En 2008 j'ai visité Arles et Aix-en-Provence, mais comme mon école était à Villefranche-sur-Mer, Hérault était un peu trop loin pour y voyager pendant un week-end. Après vous avoir écrit, j'ai trouvé le lien à votre site http://domainedupossible.free.fr. Comme j'ai de bons souvenirs des arènes et de l'amphithéâtre d'Arles, j'ai trouvé très amusantes vos images et votre histoire des arènes de Béziers. 

Je suis sûr que tout ira bien avec le T.Mix 802. 
Bill


----------



## Phill (Apr 19, 2009)

Thanks Bill !
I order tonight...

Phill


----------



## Firochromis (Jan 26, 2010)

Hi,

I'm a total newbie and don't know where to start. I'll use the REW for improving my room acoustics mainly for my stereo system. First step is cableing. I'll use a NEC laptop with only mic. jack in. I have been reading the forum for the last three days and decide to go the ECM8000+XENYX 802+UCA202 route, in the link below. Do I need anything more? (or less, hopefully  )

http://www.hometheatershack.com/for...ards/10001-rew-cabling-connection-basics.html

So, a basic questions from newbie:

Can I switch to XENYX *5*02+UCA20*0* combo to reduce the costs? This combo is half the price of the 802+202 combo.


----------



## glaufman (Nov 25, 2007)

The new version of the 502 seems to have phantom power, so you should be ok there...
As for the UCA200, there's no such thing on Behringer's website, but running a search on our forum turns up a few threads... try reading what's turned up here and also in the soundcard section for more info.


----------



## Wayne A. Pflughaupt (Apr 13, 2006)

Firochromis said:


> So, a basic questions from newbie: Can I switch to XENYX *5*02+UCA20*0* combo to reduce the costs? This combo is half the price of the 802+202 combo.

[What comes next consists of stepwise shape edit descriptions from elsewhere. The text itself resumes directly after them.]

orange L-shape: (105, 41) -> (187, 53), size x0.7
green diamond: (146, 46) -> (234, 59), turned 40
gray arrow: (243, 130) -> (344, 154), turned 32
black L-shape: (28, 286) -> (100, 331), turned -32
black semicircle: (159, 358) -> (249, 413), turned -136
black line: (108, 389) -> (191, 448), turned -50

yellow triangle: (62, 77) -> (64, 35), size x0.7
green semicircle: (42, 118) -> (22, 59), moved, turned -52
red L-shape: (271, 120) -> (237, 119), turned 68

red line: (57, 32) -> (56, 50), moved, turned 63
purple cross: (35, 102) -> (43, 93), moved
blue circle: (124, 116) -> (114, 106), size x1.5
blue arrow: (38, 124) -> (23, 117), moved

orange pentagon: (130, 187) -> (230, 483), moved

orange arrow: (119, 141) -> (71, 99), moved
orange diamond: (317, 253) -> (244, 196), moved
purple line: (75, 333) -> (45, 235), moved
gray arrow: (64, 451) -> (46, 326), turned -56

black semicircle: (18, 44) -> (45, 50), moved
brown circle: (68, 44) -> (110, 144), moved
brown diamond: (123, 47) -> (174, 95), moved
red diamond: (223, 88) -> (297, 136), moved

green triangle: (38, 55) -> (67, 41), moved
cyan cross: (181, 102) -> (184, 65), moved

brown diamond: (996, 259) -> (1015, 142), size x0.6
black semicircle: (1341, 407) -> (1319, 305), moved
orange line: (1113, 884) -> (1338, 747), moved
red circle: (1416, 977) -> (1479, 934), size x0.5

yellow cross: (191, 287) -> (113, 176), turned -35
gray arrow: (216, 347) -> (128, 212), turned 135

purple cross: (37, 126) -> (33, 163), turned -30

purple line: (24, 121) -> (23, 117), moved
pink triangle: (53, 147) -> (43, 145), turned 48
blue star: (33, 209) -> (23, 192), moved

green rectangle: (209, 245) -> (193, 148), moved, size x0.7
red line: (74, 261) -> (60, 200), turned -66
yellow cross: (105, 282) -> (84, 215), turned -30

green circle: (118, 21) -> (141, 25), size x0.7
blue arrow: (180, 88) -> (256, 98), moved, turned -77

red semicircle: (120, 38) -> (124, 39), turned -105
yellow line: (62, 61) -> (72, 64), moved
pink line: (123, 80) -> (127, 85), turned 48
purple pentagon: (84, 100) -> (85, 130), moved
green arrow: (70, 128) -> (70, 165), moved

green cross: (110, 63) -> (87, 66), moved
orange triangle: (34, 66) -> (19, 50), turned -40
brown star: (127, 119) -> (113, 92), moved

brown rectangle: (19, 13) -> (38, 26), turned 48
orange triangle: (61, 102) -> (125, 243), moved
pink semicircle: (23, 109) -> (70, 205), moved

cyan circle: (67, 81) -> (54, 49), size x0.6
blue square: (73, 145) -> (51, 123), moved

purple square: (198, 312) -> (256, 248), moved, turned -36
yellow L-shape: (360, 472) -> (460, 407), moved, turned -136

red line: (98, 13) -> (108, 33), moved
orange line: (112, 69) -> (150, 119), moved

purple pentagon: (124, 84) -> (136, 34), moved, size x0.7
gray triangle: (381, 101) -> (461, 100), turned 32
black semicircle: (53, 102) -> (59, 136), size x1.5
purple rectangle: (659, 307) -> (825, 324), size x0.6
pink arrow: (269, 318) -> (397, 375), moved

Actually I’m not sure you can buy the UCA200 anymore, but yes your “fallback” set-up will work. Even if you can find a UCA200, it might be better to pass on it. Google “behringer uca200” and you’ll find numerous links from people having problems using it.

Regarding the Zenyx 502, as Greg noted, just make sure you buy the currently-available model, not an older one. The older ones don’t have phantom power, so you couldn’t use the ECM mic with it.

Alternately, I’d recommend considering a Tascam US-122L. You can find them for only a few bucks more than the Xenyx 502/UCA202 combo you’re considering. The advantage is you get everything in a single package, so you don’t have to futz with multiple pieces of hardware and all the cables and connections they need. A single USB cable to the computer, a mic cable for the ECM8000 – that’s it, you’re in business. Plus it has RCA outputs, so no need to acquire any 1/4” phone – RCA adapter cables. 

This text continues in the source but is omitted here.